Lucy notices other differences. "The women at UCLA also dress more for comfort at their gym and go there to work out seriously, but because they're so fit and self-assured, they're actually hotter," she says. "The men are just as hormone-fueled, but the atmosphere is more serious. Guys may mainly want to pick up girls, but they work out seriously anyway. The women often go to female-dominated classes and shun the few men who show up there hoping to pick someone up. The women can smell their motives a mile away. The women working out at the USC gym and women there in general remind me more of 90210. Overall, my impressions support this survey."
Al says he's proud to be a UCLA kind of guy: "So, are we supposed to be ashamed that the girls at our campus aren't skanks or something? Sorry, UCLA just has more class."
Finally, TeeJones1776 notes that we asked students about their ideal penis size — and begs for gender parity. "Since the question regarding 'ideal penis' size usually comes up everywhere (no pun), why, in all gender fairness, is there no question regarding the 'ideal vagina size'? BTW, I like my women to have a really, really big vagina — and it seems to me that I should definitely enroll at USC. Go Trojans!!"
The Final Solution
On a more serious note, we heard from reader Neil Rudd, who wrote a letter in response to last week's brief review of the art-house film In Darkness ("Grueling but Familiar, Oscar-Nominated In Darkness Dramatizes Another Holocaust Horror").
Rudd writes, "It's worth noting I have never written a note of complaint before in my life, and I'm not Jewish. But I thought Michael Atkinson's review of In Darkness was unbelievable. To describe the true story as 'a scab perhaps only familiar to Holocaust Museum devotees' shows a singular lack of tact and respect for the horrific historic events that beggars belief. 'Devotees of the Holocaust Museum'??!! People do not go there to be entertained. They do not go there for a fun day out. They go there to keep these events in the public consciousness so they are never forgotten or excused. ...
"I just happened across the review, and ultimately it made my blood boil. To simply reduce the suffering that happened into a veiled rant about how all Holocaust movies are effectively drawing from the same well left me speechless. His view is as if the Holocaust and its resultant stories are now somehow passé and need a Hollywood revamp to keep them interesting for this reviewer.

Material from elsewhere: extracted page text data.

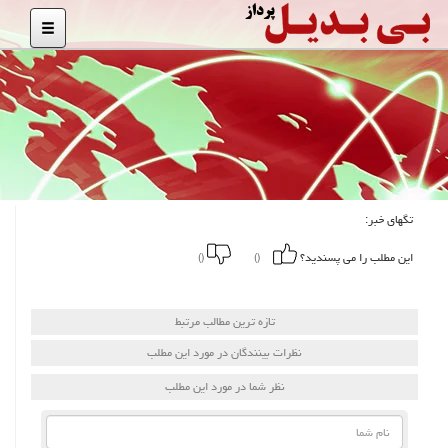
تگهای خبر:
این مطلب را می پسندید؟
()
()
تازه ترین مطالب مرتبط
نظرات بینندگان در مورد این مطلب
نظر شما در مورد این مطلب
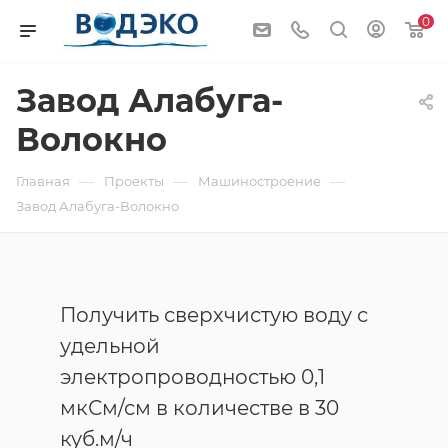
0
Завод Алабуга-
Волокно
—
—
—
Главная
Проекты
Машиностроение
Завод Алабуга-Волокно
Получить сверхчистую воду с
удельной
электропроводностью 0,1
мкСм/см в количестве в 30
куб.м/ч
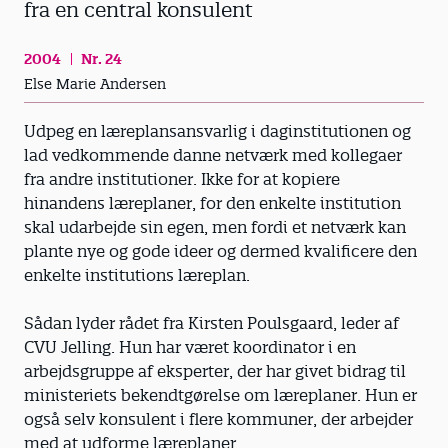
fra en central konsulent
2004
Nr. 24
Else Marie Andersen
Udpeg en læreplansansvarlig i daginstitutionen og
lad vedkommende danne netværk med kollegaer
fra andre institutioner. Ikke for at kopiere
hinandens læreplaner, for den enkelte institution
skal udarbejde sin egen, men fordi et netværk kan
plante nye og gode ideer og dermed kvalificere den
enkelte institutions læreplan.
Sådan lyder rådet fra Kirsten Poulsgaard, leder af
CVU Jelling. Hun har været koordinator i en
arbejdsgruppe af eksperter, der har givet bidrag til
ministeriets bekendtgørelse om læreplaner. Hun er
også selv konsulent i flere kommuner, der arbejder
med at udforme læreplaner.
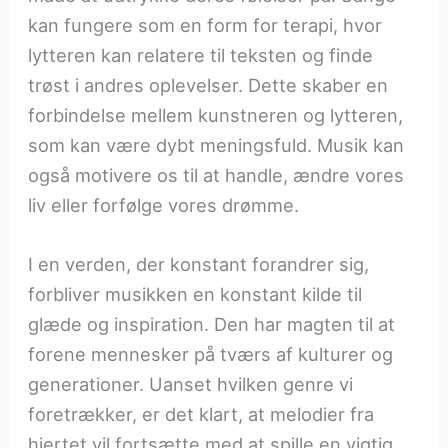
kan fungere som en form for terapi, hvor
lytteren kan relatere til teksten og finde
trøst i andres oplevelser. Dette skaber en
forbindelse mellem kunstneren og lytteren,
som kan være dybt meningsfuld. Musik kan
også motivere os til at handle, ændre vores
liv eller forfølge vores drømme.
I en verden, der konstant forandrer sig,
forbliver musikken en konstant kilde til
glæde og inspiration. Den har magten til at
forene mennesker på tværs af kulturer og
generationer. Uanset hvilken genre vi
foretrækker, er det klart, at melodier fra
hjertet vil fortsætte med at spille en vigtig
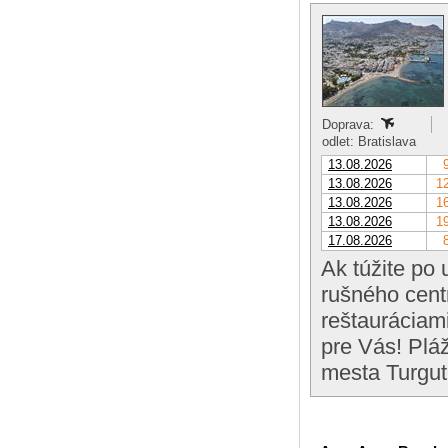
Doprava:
odlet: Bratislava
13.08.2026
13.08.2026
12
13.08.2026
16
13.08.2026
19
17.08.2026
Ak túžite po 
rušného cent
reštauráciami
pre Vás! Plá
mesta Turgut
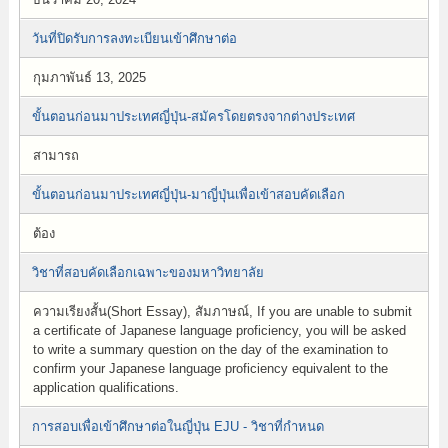
วันที่ปิดรับการลงทะเบียนเข้าศึกษาต่อ
กุมภาพันธ์ 13, 2025
ขั้นตอนก่อนมาประเทศญี่ปุ่น-สมัครโดยตรงจากต่างประเทศ
สามารถ
ขั้นตอนก่อนมาประเทศญี่ปุ่น-มาญี่ปุ่นเพื่อเข้าสอบคัดเลือก
ต้อง
วิชาที่สอบคัดเลือกเฉพาะของมหาวิทยาลัย
ความเรียงสั้น(Short Essay), สัมภาษณ์, If you are unable to submit
a certificate of Japanese language proficiency, you will be asked
to write a summary question on the day of the examination to
confirm your Japanese language proficiency equivalent to the
application qualifications.
การสอบเพื่อเข้าศึกษาต่อในญี่ปุ่น EJU - วิชาที่กำหนด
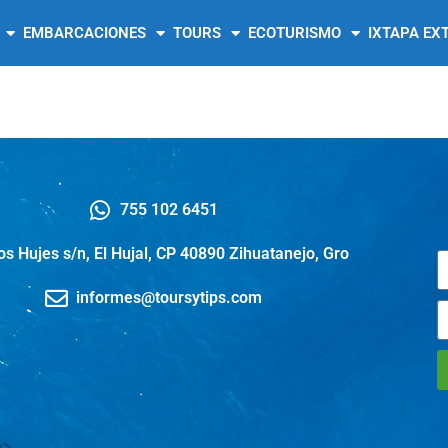
EMBARCACIONES
TOURS
ECOTURISMO
IXTAPA EX
755 102 6451
os Hujes s/n, El Hujal, CP 40890 Zihuatanejo, Gro
informes@toursytips.com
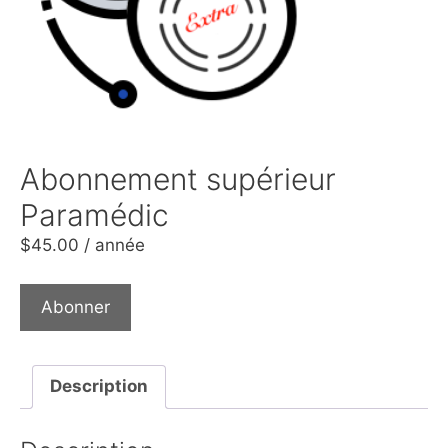
Abonnement supérieur
Paramédic
$
45.00
/ année
Abonner
Description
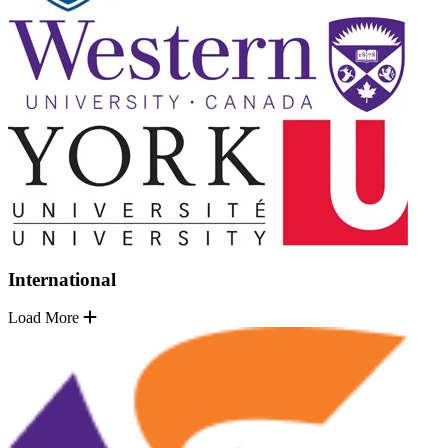
International
Load More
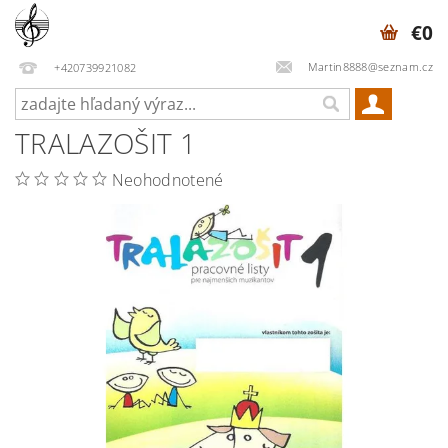
€0
Martin8888@seznam.cz
+420739921082
TRALAZOŠIT 1
Neohodnotené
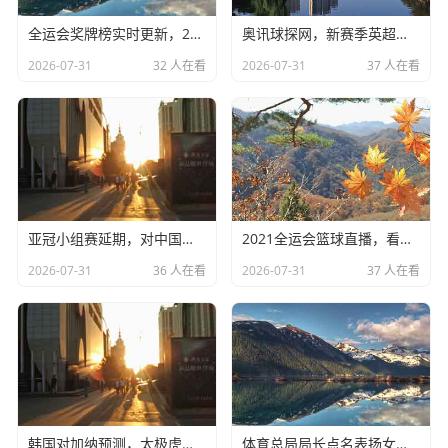
就是这么过来的，她在法国国内早就执法过男子联赛，那是
全运会奖牌榜实时更新，2025前瞻与备战
奥讯球探网，新赛季英超风云变幻
全世界对抗最激烈的联赛之一，她早就习惯了在肌肉丛林里
2026-07-31
32 人在看
2026-07-31
37 人在看
穿梭，早就听惯了那些粗鲁的脏话和抱怨。
我看过一个关于她的采访,她说她从小就热爱足球，但因为觉
得踢球没出路，才选择了裁判这条路，她说：“当我吹响哨子
时，我不觉得自己是女人，我只是一名裁判。”
这种纯粹的热爱和职业素养,才是她打破天花板的真正武器，
她不是被“保送”上去的，她是“杀”出重围的。
亚冠小组赛延期，对中国足球意味着什么？
2021全运会篮球直播，看懂中国篮球未来
争议与偏见：足球场上的“玻璃天花板”
2026-07-31
36 人在看
2026-07-31
37 人在看
咱们也不能把话说得太满,仿佛全世界都在为她鼓掌，现实是
骨感的，偏见就像顽固的牛皮癣，很难根除。
在弗拉帕尔执法世界杯之前,网络上充满了质疑声，有人说：
“女人懂足球吗？越位规则都搞不清楚吧？”还有人说：“女人
韩国对加纳预测，太极虎能否力克非洲之星？
体育总局局长点名表扬女足，精神可嘉但路在何方？
的体能能跟上90分钟的高强度跑动吗？万一受伤了怎么办？”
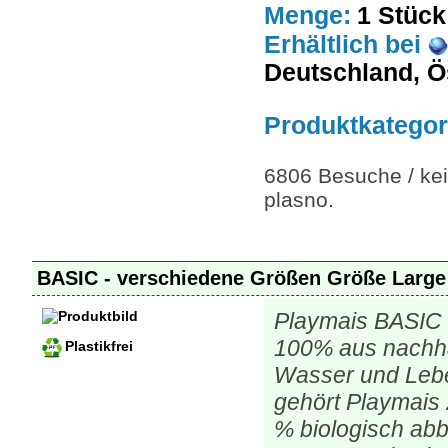
Menge:
1 Stück
Erhältlich
bei
Deutschland, Ö
Produktkategor
6806 Besuche / kei
plasno.
BASIC - verschiedene Größen Größe Larg
Playmais BASIC 
100% aus nachhal
Plastikfrei
Wasser und Leben
gehört Playmais
% biologisch ab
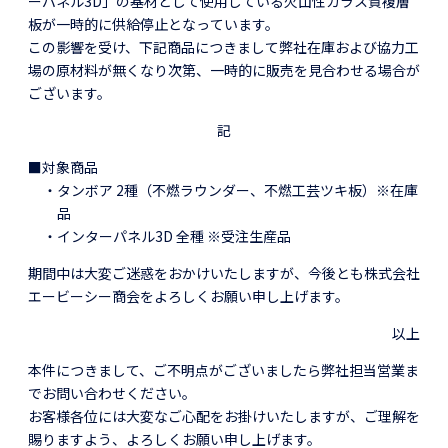
ーパネル3D」の基材として使用している火山性ガラス質複層
板が一時的に供給停止となっています。
この影響を受け、下記商品につきまして弊社在庫および協力工
場の原材料が無くなり次第、一時的に販売を見合わせる場合が
ございます。
記
■対象商品
・タンボア 2種（不燃ラウンダー、不燃工芸ツキ板）※在庫
品
・インターパネル3D 全種 ※受注生産品
期間中は大変ご迷惑をおかけいたしますが、今後とも株式会社
エービーシー商会をよろしくお願い申し上げます。
以上
本件につきまして、ご不明点がございましたら弊社担当営業ま
でお問い合わせください。
お客様各位には大変なご心配をお掛けいたしますが、ご理解を
賜りますよう、よろしくお願い申し上げます。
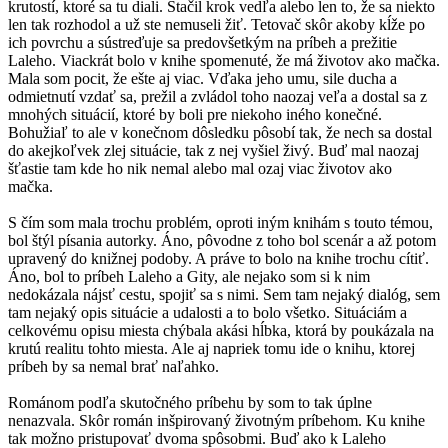
krutostí, ktoré sa tu diali. Stačil krok vedľa alebo len to, že sa niekto
len tak rozhodol a už ste nemuseli žiť. Tetovač skôr akoby kĺže po
ich povrchu a sústreďuje sa predovšetkým na príbeh a prežitie
Laleho. Viackrát bolo v knihe spomenuté, že má životov ako mačka.
Mala som pocit, že ešte aj viac. Vďaka jeho umu, sile ducha a
odmietnutí vzdať sa, prežil a zvládol toho naozaj veľa a dostal sa z
mnohých situácií, ktoré by boli pre niekoho iného konečné.
Bohužiaľ to ale v konečnom dôsledku pôsobí tak, že nech sa dostal
do akejkoľvek zlej situácie, tak z nej vyšiel živý. Buď mal naozaj
šťastie tam kde ho nik nemal alebo mal ozaj viac životov ako
mačka.
S čím som mala trochu problém, oproti iným knihám s touto témou,
bol štýl písania autorky. Áno, pôvodne z toho bol scenár a až potom
upravený do knižnej podoby. A práve to bolo na knihe trochu cítiť.
Áno, bol to príbeh Laleho a Gity, ale nejako som si k nim
nedokázala nájsť cestu, spojiť sa s nimi. Sem tam nejaký dialóg, sem
tam nejaký opis situácie a udalosti a to bolo všetko. Situáciám a
celkovému opisu miesta chýbala akási hĺbka, ktorá by poukázala na
krutú realitu tohto miesta. Ale aj napriek tomu ide o knihu, ktorej
príbeh by sa nemal brať naľahko.
Románom podľa skutočného príbehu by som to tak úplne
nenazvala. Skôr román inšpirovaný životným príbehom. Ku knihe
tak možno pristupovať dvoma spôsobmi. Buď ako k Laleho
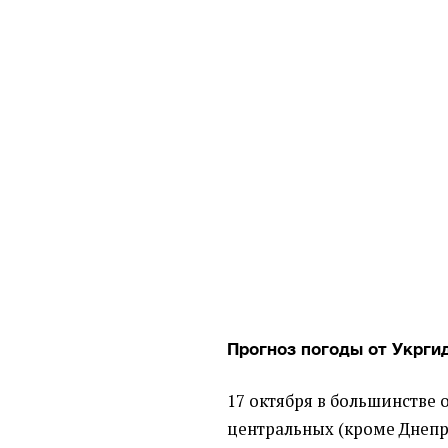
Прогноз погоды от Укрги
17 октября в большинстве 
центральных (кроме Днепр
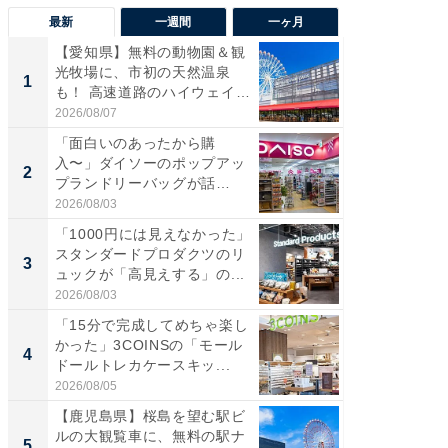
最新
一週間
一ヶ月
【愛知県】無料の動物園＆観
【兵庫
光牧場に、市初の天然温泉
ーメン
1
1
も！ 高速道路のハイウェイオ
再現した
ア...
道...
2026/08/07
2026/08/0
「面白いのあったから購
【三重
入〜」ダイソーのポップアッ
の直営
2
2
プランドリーバッグが話
ダ大判焼
題。“さま...
伊...
2026/08/03
2026/08/0
「1000円には見えなかった」
【千葉県
スタンダードプロダクツのリ
級マー
3
3
ュックが「高見えする」の...
ノベし
ー...
2026/08/03
2026/08/0
「15分で完成してめちゃ楽し
「100
かった」3COINSの「モール
スタン
4
4
ドールトレカケースキッ...
ュックが
2026/08/05
2026/08/0
【鹿児島県】桜島を望む駅ビ
立山連
ルの大観覧車に、無料の駅ナ
風呂に、
5
5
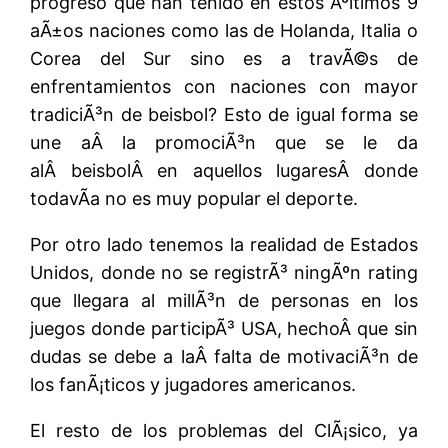
progreso que han tenido en estos Ãºltimos 9
aÃ±os naciones como las de Holanda, Italia o
Corea del Sur sino es a travÃ©s de
enfrentamientos con naciones con mayor
tradiciÃ³n de beisbol? Esto de igual forma se
une aÂ la promociÃ³n que se le da
alÂ beisbolÂ en aquellos lugaresÂ donde
todavÃ­a no es muy popular el deporte.
Por otro lado tenemos la realidad de Estados
Unidos, donde no se registrÃ³ ningÃºn rating
que llegara al millÃ³n de personas en los
juegos donde participÃ³ USA, hechoÂ que sin
dudas se debe a laÂ falta de motivaciÃ³n de
los fanÃ¡ticos y jugadores americanos.
El resto de los problemas del ClÃ¡sico, ya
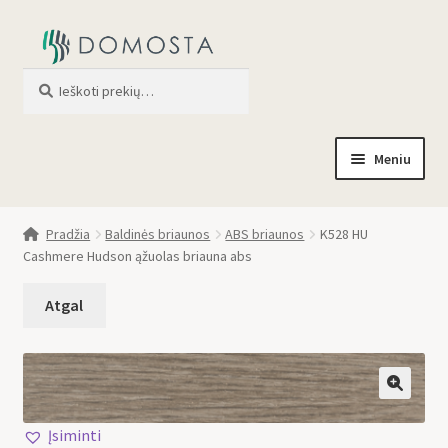
Ieškoti
When autocomplete results are av
Meniu
Pradžia
Pradžia
Baldinės briaunos
ABS briaunos
K528 HU
Cashmere Hudson ąžuolas briauna abs
Parduotuvė
Apie mus
Profilis
🔍
Įsiminti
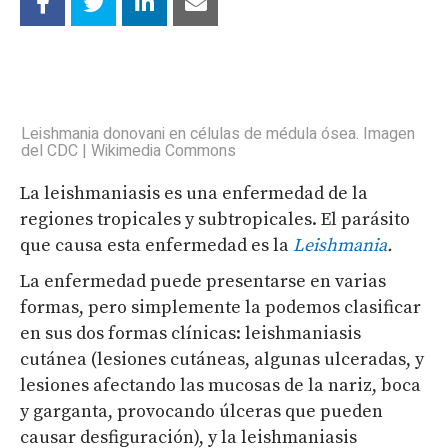
Leishmania donovani en células de médula ósea. Imagen
del CDC | Wikimedia Commons
La leishmaniasis es una enfermedad de la
regiones tropicales y subtropicales. El parásito
que causa esta enfermedad es la
Leishmania
.
La enfermedad puede presentarse en varias
formas, pero simplemente la podemos clasificar
en sus dos formas clínicas: leishmaniasis
cutánea (lesiones cutáneas, algunas ulceradas, y
lesiones afectando las mucosas de la nariz, boca
y garganta, provocando úlceras que pueden
causar desfiguración), y la leishmaniasis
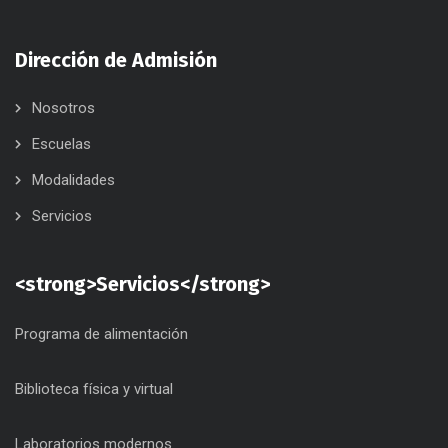
Dirección de Admisión
Nosotros
Escuelas
Modalidades
Servicios
<strong>Servicios</strong>
Programa de alimentación
Biblioteca física y virtual
Laboratorios modernos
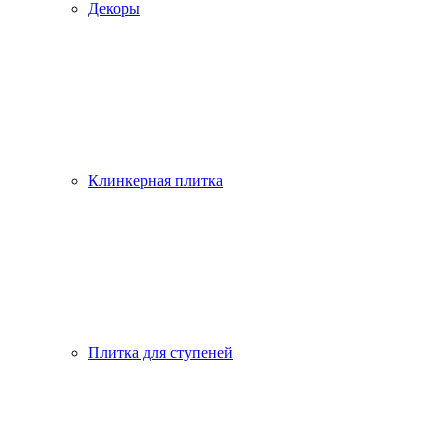
Декоры
Клинкерная плитка
Плитка для ступеней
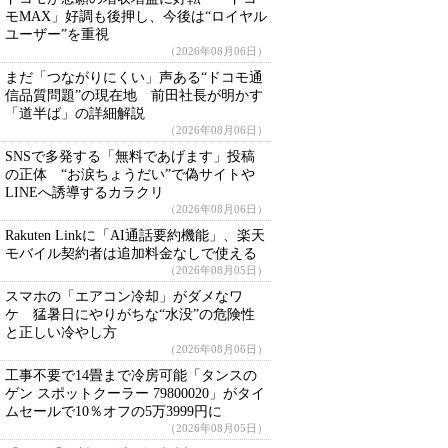
モMAX」好調も後押し、今後は“ロイヤル
ユーザー”を重視
（2026年08月06日）
まだ「つながりにくい」声ある“ドコモ通
信品質問題”の現在地 前田社長が明かす
「道半ば」の詳細解説
（2026年08月06日）
SNSで多発する「無料であげます」投稿
の正体 “お涙ちょうだい”で偽サイトや
LINEへ誘導するカラクリ
（2026年08月06日）
Rakuten Linkに「AI通話要約機能」、楽天
モバイル契約者は追加料金なしで使える
（2026年08月05日）
スマホの「エアコン冷却」がダメなワ
ケ 猛暑日にやりがちな“水没”の危険性
と正しい冷やし方
（2026年08月06日）
工事不要で14畳まで冷房可能「タンスの
ゲン スポットクーラー 79800020」がタイ
ムセールで10％オフの5万3999円に
（2026年08月05日）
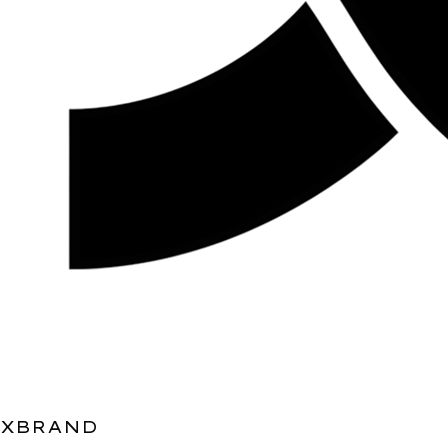
XBRAND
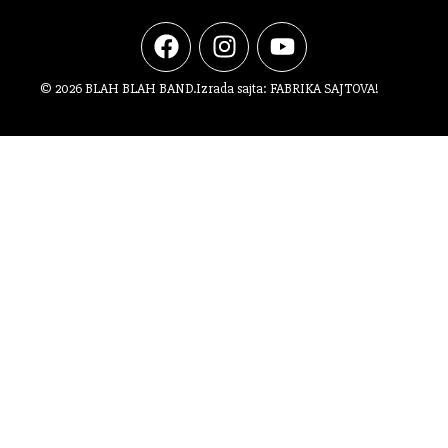
© 2026 BLAH BLAH BAND.
Izrada sajta:
FABRIKA SAJTOVA!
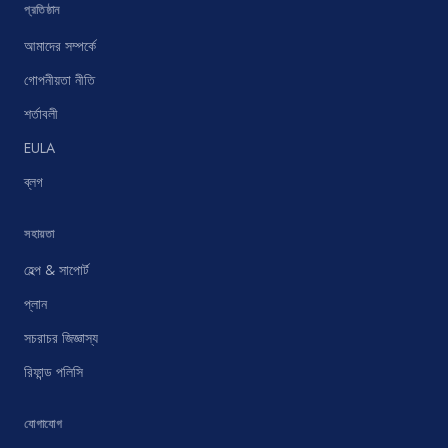
প্রতিষ্ঠান
আমাদের সম্পর্কে
গোপনীয়তা নীতি
শর্তাবলী
EULA
ব্লগ
সহায়তা
হেল্প & সাপোর্ট
প্লান
সচরাচর জিজ্ঞাস্য
রিফান্ড পলিসি
যোগাযোগ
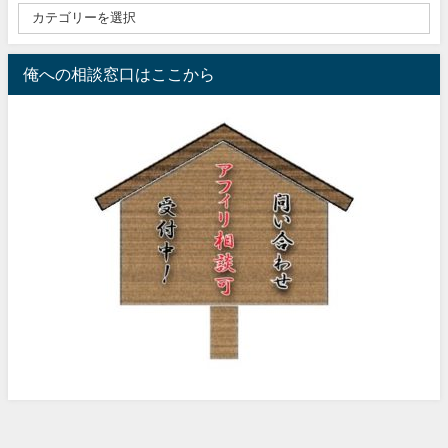
俺への相談窓口はここから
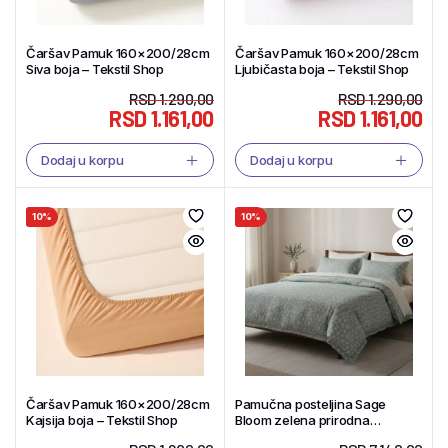
Čaršav Pamuk 160×200/28cm
Čaršav Pamuk 160×200/28cm
Siva boja – Tekstil Shop
Ljubičasta boja – Tekstil Shop
RSD
1.290,00
RSD
1.290,00
RSD
1.161,00
RSD
1.161,00
Dodaj u korpu
Dodaj u korpu
10%
10%
Čaršav Pamuk 160×200/28cm
Pamučna posteljina Sage
Kajsija boja – Tekstil Shop
Bloom zelena prirodna
premium 160×200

"When handling anything regarding such subjects, the majority of reviewers are aware of the delicate nature of that which they are writing about and approach it in a respectable manner. Not this guy. He doesn't even say if the film is any good or not — just that he now finds movies about the Holocaust boring as they are all the same story. No shit, Sherlock. The tone of the whole piece left me disgusted, and I will certainly bring it to the attention of relevant Jewish parties to review."
A theater review in last week's paper ("The Interrogation of Lee Harvey Oswald") wrongly stated Oswald's reasons for visiting the Soviet Union. He met his wife while living in Russia; he did not, as he tells his interrogators in the play, go there to visit her family. Also, our Jan. 26 story "Who Should Own the Dodgers" incorrectly listed the late Roy Disney as a potential buyer of the Dodgers. The family of Roy Disney is a potential buyer.